Di sisi kuliner, hidangan paling terkenal adalah Keshi Yena, keju yang diisi daging berbumbu dan sayuran, lalu dipanggang hingga lumer. Selain makanan dan minuman khas, Curaçao memukau dengan pantai berpasir putih, air laut berwarna toska, dan bangunan berwarna-warni yang menjadikannya permata tersembunyi di Karibia.
Sosok Pelatih Timnas Curacao: Dick Advocaat
Tim nasional Curaçao dipimpin oleh pelatih kawakan Dick Advocaat, yang memiliki pengalaman hampir empat dekade dalam dunia kepelatihan dan pernah menangani klub besar seperti Sunderland dan Rangers.

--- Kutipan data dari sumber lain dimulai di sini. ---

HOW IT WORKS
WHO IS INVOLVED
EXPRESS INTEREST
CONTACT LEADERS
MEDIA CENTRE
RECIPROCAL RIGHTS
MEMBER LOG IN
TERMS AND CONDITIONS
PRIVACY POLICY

Curaçao adalah tim ke-22 yang ia latih. Dengan masa bermain yang dimulai tahun 1966 dan karier kepelatihan yang panjang, kehadiran Advocaat membawa perubahan besar.

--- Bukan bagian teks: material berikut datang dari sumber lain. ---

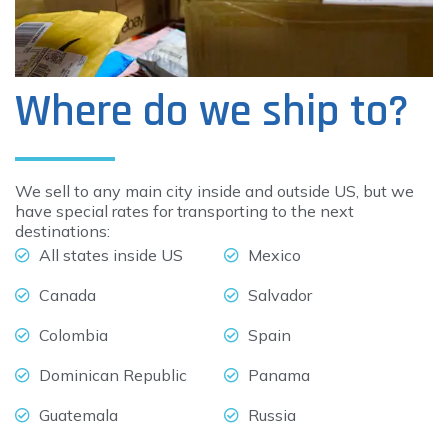
Where do we ship to?
We sell to any main city inside and outside US, but we
have special rates for transporting to the next
destinations:
All states inside US
Mexico
Canada
Salvador
Colombia
Spain
Dominican Republic
Panama
Guatemala
Russia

Gelandang internasional Curaçao, Juninho Bacuna, memuji pengaruh sang pelatih dalam wawancara bersama BBC Radio 5 Live. Ia menegaskan bahwa reputasi dan cara kerja Advocaat memberikan dampak besar pada tim. Jika Curaçao lolos dan Advocaat memimpin mereka di Piala Dunia 2026, ia akan menjadi pelatih tertua yang tampil di turnamen tersebut—mengalahkan rekor Otto Rehhagel dari 2010 dengan selisih tujuh tahun.
Bintang Utama Tim
Dari 29 pemain yang sudah tampil di enam laga kualifikasi, hanya dua yang lahir di Curaçao: Rayvien Rosario dan Tahith Chong. Sisanya, 27 pemain, lahir di Belanda, termasuk Chong—eks penyerang sayap Manchester United.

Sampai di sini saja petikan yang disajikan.